The horse named Thunder was rescued Sunday from horrific and neglectful conditions at a farm in Lake Wales, about 60 miles east of Tampa.
Officers from the Polk County Animal Cruelty Investigations Unit took him and brought him to an open stable and pasture, where the clip was filmed.
In the footage, Thunder zooms around the fenced-in area, doing laps and happily prancing from one corner to the other.
The 2-year-old Paso Fino leaps in the air and scampers and sprints in excited circles in the open pasture at the ranch where he is being rehabilitated by authorities, according to the Polk County Sheriff’s Office.
“This is his first time ever experiencing a pasture and being able to run free (well somewhat free) and he is loving it,” the Polk County Sheriff’s Office wrote in a June 3 Facebook post. “He was kept in a very small stall in a dark barn and never turned out to pasture.”

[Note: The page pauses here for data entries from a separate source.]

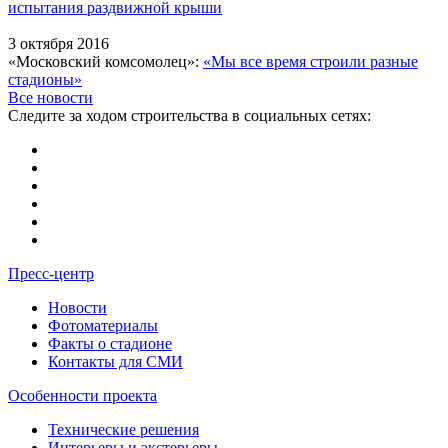
испытания раздвижной крыши
3 октября 2016
«Московский комсомолец»:
«Мы все время строили разные
стадионы»
Все новости
Следите за ходом строительства в социальных сетях:
Пресс-центр
Новости
Фотоматериалы
Факты о стадионе
Контакты для СМИ
Особенности проекта
Технические решения
Интерьеры и экстерьеры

Thunder was seized by law enforcement as part of a sweeping animal cruelty investigation after cops received a tip that two horses were starving at the farm, according to a press release.
Investigators found Thunder and another horse living in abject squalor.
“One was extremely skinny, with its rib and hip bones visible; another was laying on the ground in its own feces, unable to lift its head, and barely breathing,” the sheriff’s office said in the press release. “This horse succumbed to its severe neglect and was deceased by the time detectives arrived.”
Thunder and the dead horse were living in wretched conditions along with seven other horses, 11 goats and two sheep.
The animals and humans, some children, were living together amid rotting garbage, scrap metal, discarded tires, swarms of flies and broken appliances scattered around the property, according to the release.
“Detectives also located a trough filled with a mixture of antifreeze and gasoline, leaking into water that the animals were then drinking,” according to the sheriff’s office.
The owner of the farm, Joemanuel Nunez-Suarez, 40, told detectives that he was taking care of the animals for a friend and that they were too expensive to feed.
He said he told the friend to collect the animals months ago but the friend ignored him, according to the press release.
Nunez-Suarez was charged with felony animal cruelty and three counts of confining animals without proper food, care, and sustenance.
Barbara Suarez, Thunder’s owner, was charged with animal neglect and resisting arrest.
Jorge Almeida Rodriguez and Idanys Queveto were charged with environmental crimes; Hennycha Rosa Rosa was charged with resisting arrest.
Sheriff Grady Judd said happy endings like Thunder’s are only possible with the help of a vigilant public who reports animal cruelty to the proper authorities.
“It’s a shame we were unable to save one of the abused horses,” Judd said. “But we will make it our mission to rehabilitate all of the animals that were subjected to this filth and neglect, and ensure these suspects are never again allowed to own animals.”